Practice Metrics

What Types of Vision Correction Do Your Children Patients Use?

You have an opportunity to move more children patients into prescription and safety eyewear and contact lenses, according to The Vision Council VisionWatch Parent for Child report. The 2,932 parents surveyed reported an aggregate total of 4,961 children under the age of 18 living at home. Approximately 19.6 percent of those children regularly wear Rx eyeglasses while 5.1 percent wear Rx contact lenses (mostly older children over the age of 14), indicating that about one-fourth of all children wear some type of prescription eyewear. Other forms of vision correction are rarely used by children under the age of 18. Less than two percent regularly use protective eyewear or sports goggles and/or plano sunglasses. The majority of children under the age of 18 (75 percent) do not use any form of vision correction.

Among the children who do use vision correction there are some factors that influence wearing habits and product use. For instance, older children were more likely than younger children to wear just about all types of eyewear, especially prescription contact lenses. Also, children who have had their eyes examined in the past year were more likely than other children to wear some type of eyewear, especially prescription eyeglasses. Finally, children who are covered by some type of insurance were also more likely to wear more than one form of vision correction (i.e. eyeglasses and protective eyewear).

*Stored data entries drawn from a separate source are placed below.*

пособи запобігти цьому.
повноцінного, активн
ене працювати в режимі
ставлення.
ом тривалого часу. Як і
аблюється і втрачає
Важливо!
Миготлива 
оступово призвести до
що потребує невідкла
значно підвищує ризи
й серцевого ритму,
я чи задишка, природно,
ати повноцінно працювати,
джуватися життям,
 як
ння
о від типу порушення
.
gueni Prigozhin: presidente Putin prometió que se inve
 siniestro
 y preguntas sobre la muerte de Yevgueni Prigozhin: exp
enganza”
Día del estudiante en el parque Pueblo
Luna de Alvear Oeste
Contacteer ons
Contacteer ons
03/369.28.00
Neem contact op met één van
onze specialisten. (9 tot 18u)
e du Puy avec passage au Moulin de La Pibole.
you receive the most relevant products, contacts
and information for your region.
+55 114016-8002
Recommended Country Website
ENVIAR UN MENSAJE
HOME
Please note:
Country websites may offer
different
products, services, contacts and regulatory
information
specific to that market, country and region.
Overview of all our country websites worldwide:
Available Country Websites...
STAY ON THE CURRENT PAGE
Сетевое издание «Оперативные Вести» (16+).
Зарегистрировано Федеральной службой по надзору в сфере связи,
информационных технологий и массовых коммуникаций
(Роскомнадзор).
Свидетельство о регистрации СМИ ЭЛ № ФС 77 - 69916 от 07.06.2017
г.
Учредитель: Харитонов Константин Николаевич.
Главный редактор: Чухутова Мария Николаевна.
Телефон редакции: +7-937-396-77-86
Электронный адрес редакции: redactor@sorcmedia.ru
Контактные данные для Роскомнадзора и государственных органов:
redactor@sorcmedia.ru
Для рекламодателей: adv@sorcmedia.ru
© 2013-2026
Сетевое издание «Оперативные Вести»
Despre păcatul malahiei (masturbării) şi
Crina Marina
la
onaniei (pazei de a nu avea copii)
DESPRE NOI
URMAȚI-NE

There are significant opportunities to move children into contact lenses in the average practice. There is a nice study done by Dr. Jeff Waline (CLIP Study, AAO Conference, Dec 2006) that answers the concern that younger children might take more chair time if you fit them in contact lenses. His study gave the answer that children eight to 12 years of age take about the same amount of chair time as children 13 to 17 years of age. So, start today offering contact lenses to younger people.

What about compliance? There is a nice study done by Soni et al (CLAO J, 1995 Apr; 21(2):86-92), that shows children 11 to 13 years of age fit with soft daily-wear contact lenses are better than adults when it comes to correctly identifying care regimens, understanding lens disinfection and having confidence in the ability to care for their contact lenses.

What’s our action plan for today? Make sure you are offering contact lenses to all of your patients including children. Review your internal systems to make sure there is no unintentional limit on who gets offered contact lenses and who does not. Set a goal for the number of new fits as a percentage of the number of children you see aged eight to 17. See if you can increase that number between now and the end of the year. Start today.